## [PROBLEM TO SOLVE]
Leaving out the images, please reproduce each line below exactly.

## [DATA PROVIDED]
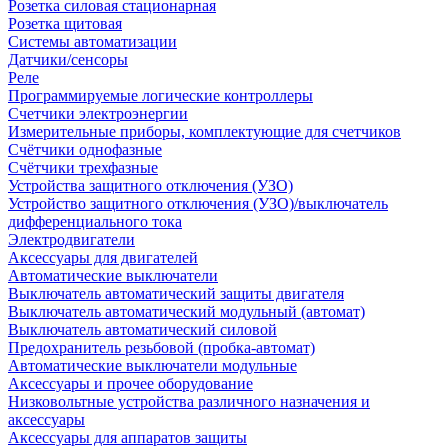
Розетка силовая стационарная
Розетка щитовая
Системы автоматизации
Датчики/сенсоры
Реле
Программируемые логические контроллеры
Счетчики электроэнергии
Измерительные приборы, комплектующие для счетчиков
Счётчики однофазные
Счётчики трехфазные
Устройства защитного отключения (УЗО)
Устройство защитного отключения (УЗО)/выключатель
дифференциального тока
Электродвигатели
Аксессуары для двигателей
Автоматические выключатели
Выключатель автоматический защиты двигателя
Выключатель автоматический модульный (автомат)
Выключатель автоматический силовой
Предохранитель резьбовой (пробка-автомат)
Автоматические выключатели модульные
Аксессуары и прочее оборудование
Низковольтные устройства различного назначения и
аксессуары
Аксессуары для аппаратов защиты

## [RESULT FOR THIS TASK]
Розетка силовая стационарная
Розетка щитовая
Системы автоматизации
Датчики/сенсоры
Реле
Программируемые логические контроллеры
Счетчики электроэнергии
Измерительные приборы, комплектующие для счетчиков
Счётчики однофазные
Счётчики трехфазные
Устройства защитного отключения (УЗО)
Устройство защитного отключения (УЗО)/выключатель
дифференциального тока
Электродвигатели
Аксессуары для двигателей
Автоматические выключатели
Выключатель автоматический защиты двигателя
Выключатель автоматический модульный (автомат)
Выключатель автоматический силовой
Предохранитель резьбовой (пробка-автомат)
Автоматические выключатели модульные
Аксессуары и прочее оборудование
Низковольтные устройства различного назначения и
аксессуары
Аксессуары для аппаратов защиты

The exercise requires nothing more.